The query will return a count of events associated with the service and helps to validate whether the Service exists in that time range. If the query result returns 0, then it means that no requests were made to that service and Service Map is accurate. If COUNT returns a result greater than zero, it may not be visible on the map because:

  • Recently sent requests to this service may take a few minutes to process and display on the map

  • The service is instrumented with component: proxy or net.component: proxy. Thus, Honeycomb treats the service as a Gateway, which visually transforms the service into a Gateway square on an edge as opposed to a Service node. Confirm by running the following query to see if your service is instrumented with gateway attributes:

    • VISUALIZE COUNT
    • WHERE service.name = <service name>
    • GROUP BY component:proxy, net.component:proxy

Second, use the time picker in the top right to select a larger range of time. Service Map automatically samples traces to represent higher volume services. This means that Service Map may not represent services or edges with very low traffic in a selected time range. Expand the date range to view a larger sample, and the missing service may appear.

The map contains only disconnected services 

Service Map generates based on trace data sent to Honeycomb. If traces only include one service, the singular service displays as one disconnected node. Send traces that include more than one service to visualize edge connections between services on your map.

All services point to the gateway service 

Follow the instrumentation guide to flag gateways, so Service Map can represent them differently.

My map is dense and hard to read 

Use Display Services in the right side panel to narrow down your map to a specific set of services. After narrowing down to a smaller diagram, hover over a specific service on the map and select Isolate to display all dependencies, or its incoming and outgoing services, for the selected service.

When I apply filters, an expected service or highlighted path does not display 

When filter parameters are applied to the Service Map, the results return a maximum of 10,000 traces. These traces are then highlighted on the Service Map when using Highlight Traces and/or selectively displayed when using Display Services in the right side panel. Because of the limit applied, there is a possibility that very low volume traces are not represented in the sample returned.

p95 latency for services and edges in Service Map do not match p95(duration_ms) in Query Builder 

This difference is expected. Service Map calculates the p95 duration for services and edges differently from the p95(duration_ms) query in Query Builder.

Service Map latency calculations include synchronous spans, which communicate between services. Query Builder latency calculations includes both synchronous and asynchronous, or internal, spans.

I instrumented Gateways, but they do not appear on my map 

When instrumenting your gateways and they still do not appear on your map, it is possible that your gateway requests do not occur between known services.

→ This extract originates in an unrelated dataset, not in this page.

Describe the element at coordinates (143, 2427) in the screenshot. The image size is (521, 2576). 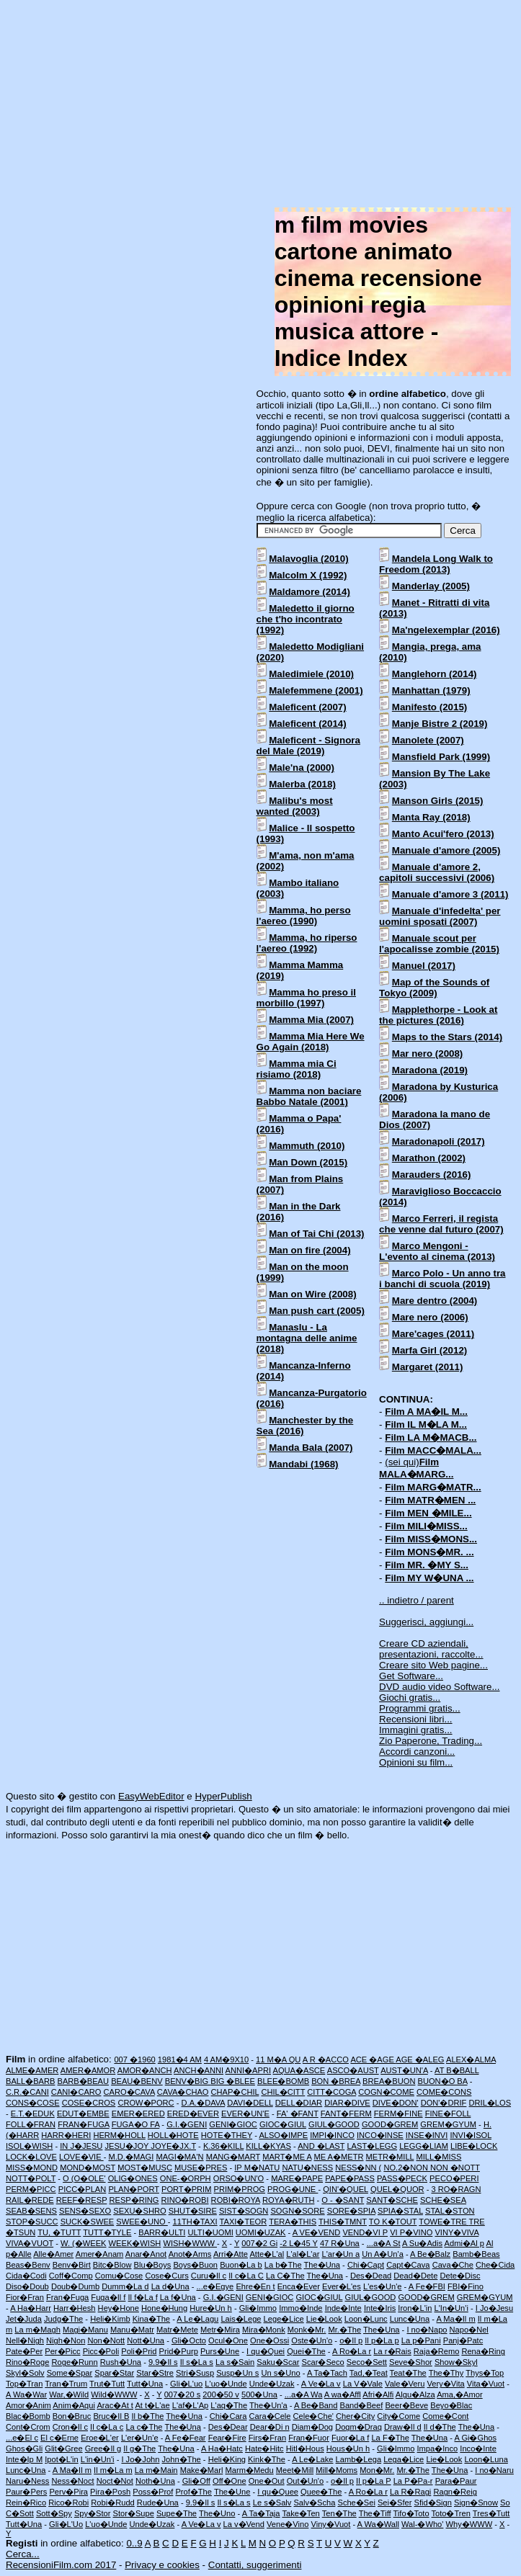
I see `La c�The` at that location.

Service Map only displays gateways on an edge, which is formed when one service send requests to another service. If an edge does not exist, either because a service does not send requests to another service or if the service sends requests to another service through multiple gateways, then gateways may not display on your map.

If either of these scenarios are common in your architecture, join #discuss-service-map in our Pollinators Community Slack and let us know.

A “No Service Map data found” error appears when I filter my map, but I found a trace that matches the filter set 

Both Display Service and Highlight Traces find traces with at least one span that matches all filters you have entered. For example, if the filters of app.cart.items > 5 AND app.user.currency = USD are set in Highlight Traces, then it displays traces that have at least one span that matches both those filters. If the fields used in your filters exist across different spans in a trace, a result is not returned. If possible, try propagating context throughout your traces to enable filters to return matching results.